C, Synaptic bouton (sb) terminating on a dendritic spine (sp) as visualized with electron microscopic tomography. A coated pit fused with the bouton membrane is shown in the framed area. Inset: High-power magnification of the active zone (arrowheads) with two ‘docked’ vesicles highlighted in transparent green. Pre: presynaptic; post: postsynaptic. Scale bar 0.25 µm.

Taken together, the structural composition of both the presynaptic terminal and the spine as the main target structure suggests high synaptic efficacy and reliability of synaptic transmission but also in the induction, regulation and termination of short-term plasticity at synaptic boutons in the human brain.
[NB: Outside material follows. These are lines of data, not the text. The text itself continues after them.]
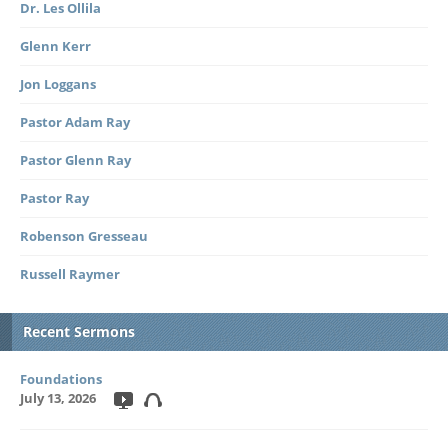
Dr. Les Ollila
Glenn Kerr
Jon Loggans
Pastor Adam Ray
Pastor Glenn Ray
Pastor Ray
Robenson Gresseau
Russell Raymer
Recent Sermons
Foundations
July 13, 2026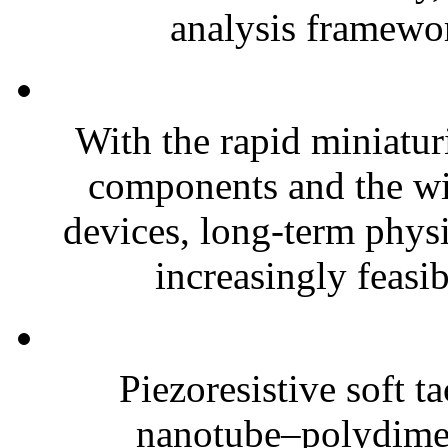
analysis framewor
With the rapid miniatur
components and the wi
devices, long-term phys
increasingly feasibl
Piezoresistive soft t
nanotube–polydim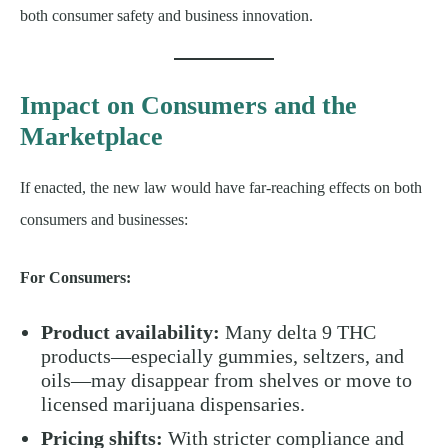
both consumer safety and business innovation.
Impact on Consumers and the
Marketplace
If enacted, the new law would have far-reaching effects on both
consumers and businesses:
For Consumers:
Product availability:
Many delta 9 THC
products—especially gummies, seltzers, and
oils—may disappear from shelves or move to
licensed marijuana dispensaries.
Pricing shifts:
With stricter compliance and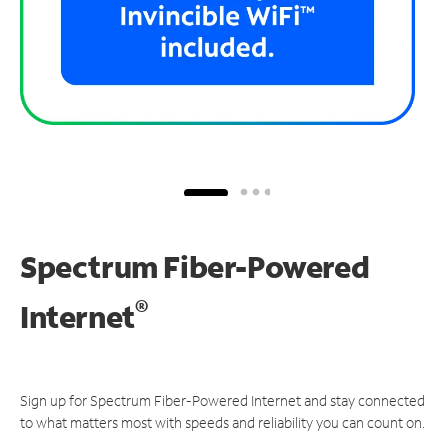
Spectrum Fiber-Powered
®
Internet
Sign up for Spectrum Fiber-Powered Internet and stay connected
to what matters most with speeds and reliability you can count on.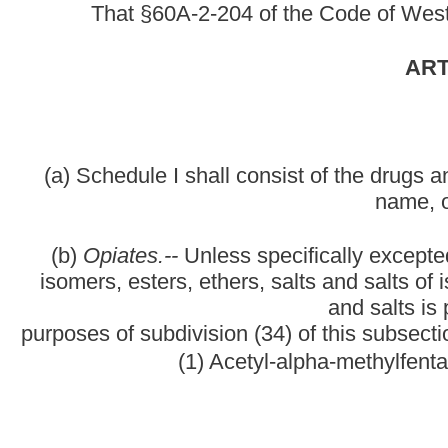
(1) Acetyl-alpha-methylfentanyl (N-[1-(1-methy
(2) Acet
(3) All
(4) Alphacetylmethadol (except levoalphacetylmethadol also
LA
(5) Alph
(6) Alph
(7) Alpha-methylfentanyl (N-[1-(alpha-methyl-beta-phenyl) eth
propanilido
(8) Alpha-methylthiofentanyl (N-[1-methyl-2-(2-t
(9) Ben
(10) Betac
(11) Beta-hydroxyfentanyl (N-[1-(2-hydroxy-2-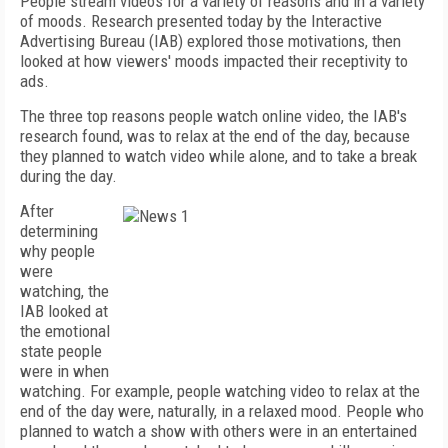
People stream videos for a variety of reasons and in a variety
of moods. Research presented today by the Interactive
Advertising Bureau (IAB) explored those motivations, then
looked at how viewers' moods impacted their receptivity to
ads.
The three top reasons people watch online video, the IAB's
research found, was to relax at the end of the day, because
they planned to watch video while alone, and to take a break
during the day.
After
determining
why people
were
watching, the
IAB looked at
the emotional
state people
were in when
watching. For example, people watching video to relax at the
end of the day were, naturally, in a relaxed mood. People who
planned to watch a show with others were in an entertained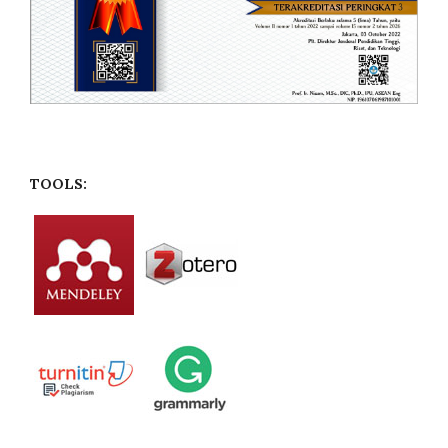
TOOLS: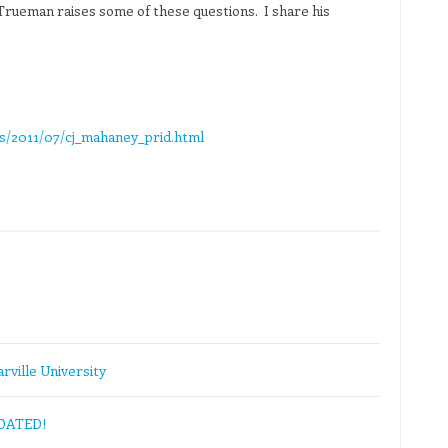
 Trueman raises some of these questions. I share his
s/2011/07/cj_mahaney_prid.html
rville University
PDATED!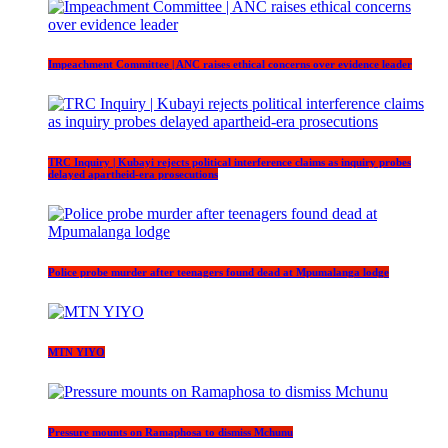
Impeachment Committee | ANC raises ethical concerns over evidence leader
TRC Inquiry | Kubayi rejects political interference claims as inquiry probes
delayed apartheid-era prosecutions
Police probe murder after teenagers found dead at Mpumalanga lodge
MTN YIYO
Pressure mounts on Ramaphosa to dismiss Mchunu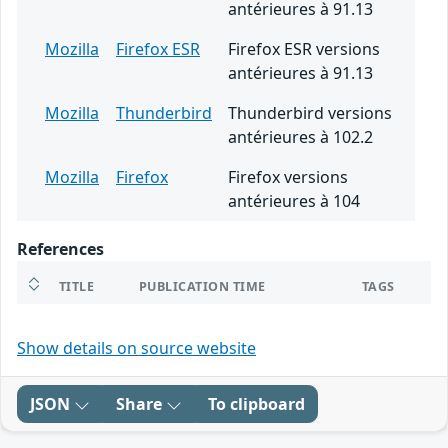
antérieures à 91.13
Mozilla
Firefox ESR
Firefox ESR versions
antérieures à 91.13
Mozilla
Thunderbird
Thunderbird versions
antérieures à 102.2
Mozilla
Firefox
Firefox versions
antérieures à 104
References
TITLE
PUBLICATION TIME
TAGS
Show details on source website
JSON
Share
To clipboard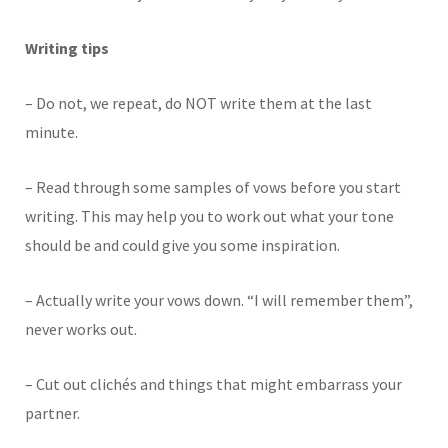
Writing tips
– Do not, we repeat, do NOT write them at the last
minute.
– Read through some samples of vows before you start
writing. This may help you to work out what your tone
should be and could give you some inspiration.
– Actually write your vows down. “I will remember them”,
never works out.
– Cut out clichés and things that might embarrass your
partner.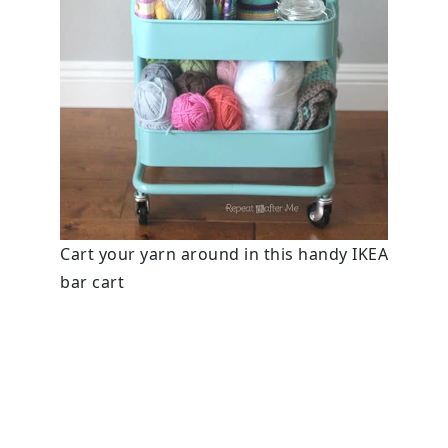
Cart your yarn around in this handy IKEA
bar cart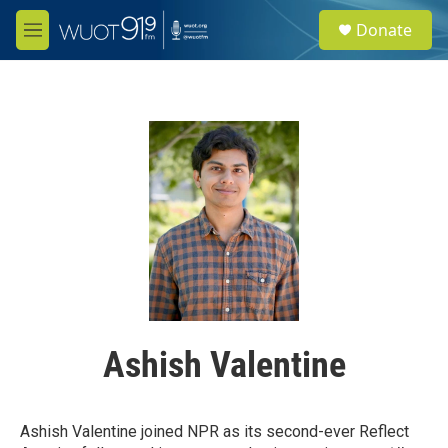
Skip to main content
S
Donate
e
M
a
e
r
n
c
u
h
u
e
r
y
Ashish Valentine
Ashish Valentine joined NPR as its second-ever Reflect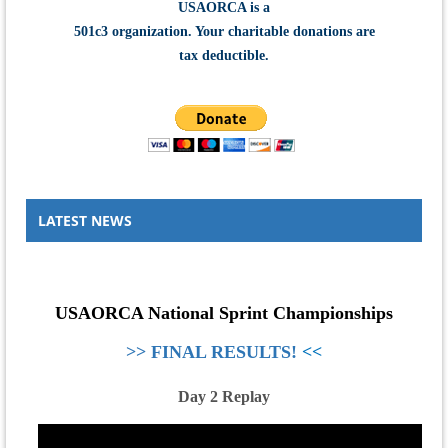
USAORCA is a
501c3 organization.
Your charitable donations are
tax deductible.
LATEST NEWS
USAORCA National Sprint Championships
>>
FINAL RESULTS!
<<
Day 2 Replay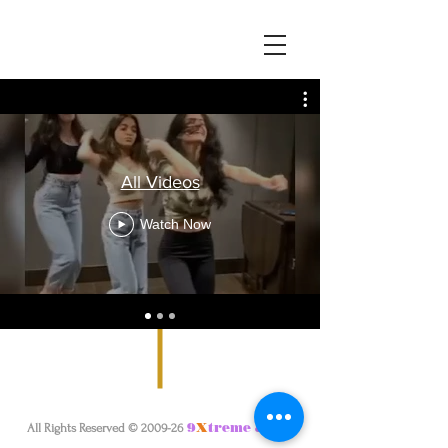
All Videos
Watch Now
.
9
X
treme & Co
All Rights Reserved © 2009-26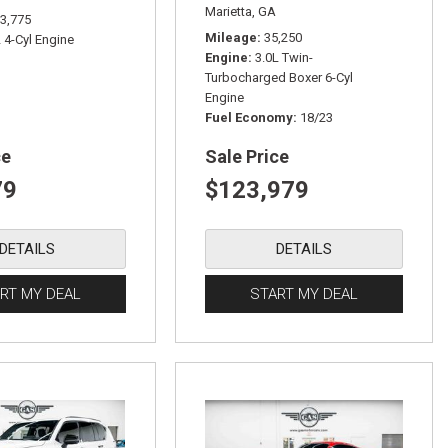
Marietta, GA
3,775
Mileage
35,250
L 4-Cyl Engine
Engine
3.0L Twin-
Turbocharged Boxer 6-Cyl
Engine
Fuel Economy
18/23
ce
Sale Price
79
$123,979
DETAILS
DETAILS
RT MY DEAL
START MY DEAL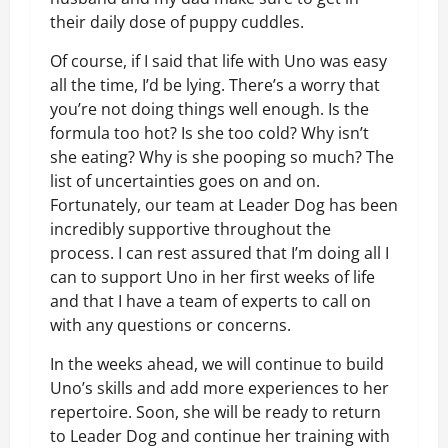
their daily dose of puppy cuddles.
Of course, if I said that life with Uno was easy
all the time, I’d be lying. There’s a worry that
you’re not doing things well enough. Is the
formula too hot? Is she too cold? Why isn’t
she eating? Why is she pooping so much? The
list of uncertainties goes on and on.
Fortunately, our team at Leader Dog has been
incredibly supportive throughout the
process. I can rest assured that I’m doing all I
can to support Uno in her first weeks of life
and that I have a team of experts to call on
with any questions or concerns.
In the weeks ahead, we will continue to build
Uno’s skills and add more experiences to her
repertoire. Soon, she will be ready to return
to Leader Dog and continue her training with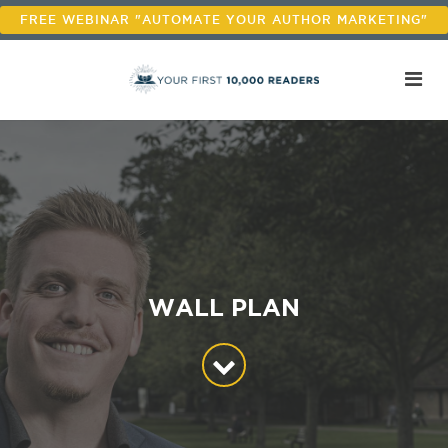
FREE WEBINAR "AUTOMATE YOUR AUTHOR MARKETING"
WALL PLAN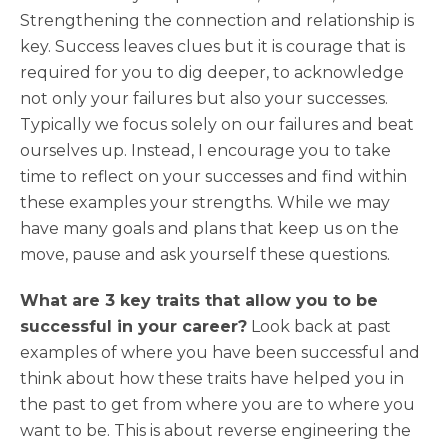
Strengthening the connection and relationship is
key. Success leaves clues but it is courage that is
required for you to dig deeper, to acknowledge
not only your failures but also your successes.
Typically we focus solely on our failures and beat
ourselves up. Instead, I encourage you to take
time to reflect on your successes and find within
these examples your strengths. While we may
have many goals and plans that keep us on the
move, pause and ask yourself these questions.
What are 3 key traits that allow you to be
successful in your career?
Look back at past
examples of where you have been successful and
think about how these traits have helped you in
the past to get from where you are to where you
want to be. This is about reverse engineering the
This structural heterogeneity was confirmed by a recent structural/functional investigation about synaptic connections in the human TLN using paired recordings (Seeman et al. 2018). This study demonstrated that synaptic connections in the TLN are indeed highly reliable and strong as indicated by large excitatory postsynaptic potential (EPSP) amplitudes when compared to mouse neocortex, but also show layer-specific differences and in modulating short-term plasticity.

Perspectives

In summary, excitatory synaptic boutons in the brain represent ‘unique entities’ in rodents, non-human primates and even more in humans. Their individual composition with marked structural differences strongly suggest that they are perfectly adapted to the ‘job’ they have to fulfill in different neural networks of the brain in which they are embedded. However, there are still a lot of questions remaining that have to be addressed in the future. For example, and most importantly how and when synapses are generated during the development of the human brain and do they undergo the same selective layer-specific pruning or elimination as shown in experimental animals? How and when do they undergo severe structural and functional changes during neurological disorders like schizophrenia, autism and neurodegenerative diseases like Morbus Alzheimer and Morbus Parkinson? How age-, strain-, sex, left/right-, and subregion-specific differences would influence their structural composition? How the three functionally defined pools of synaptic vesicles become differentially recruited during high-frequency brain activity, during different biological rhythms or behavior still remains rather unclear. At the molecular level, how are the numerous pre- and postsynaptic proteins, neurotransmitters and their subunits involved in the induction, maintenance and termination of synaptic transmission and plasticity arranged at the active zone? What is about their density and possible co-localization at individual synaptic complexes? To date we are still far away in our understanding of these fascinating structures.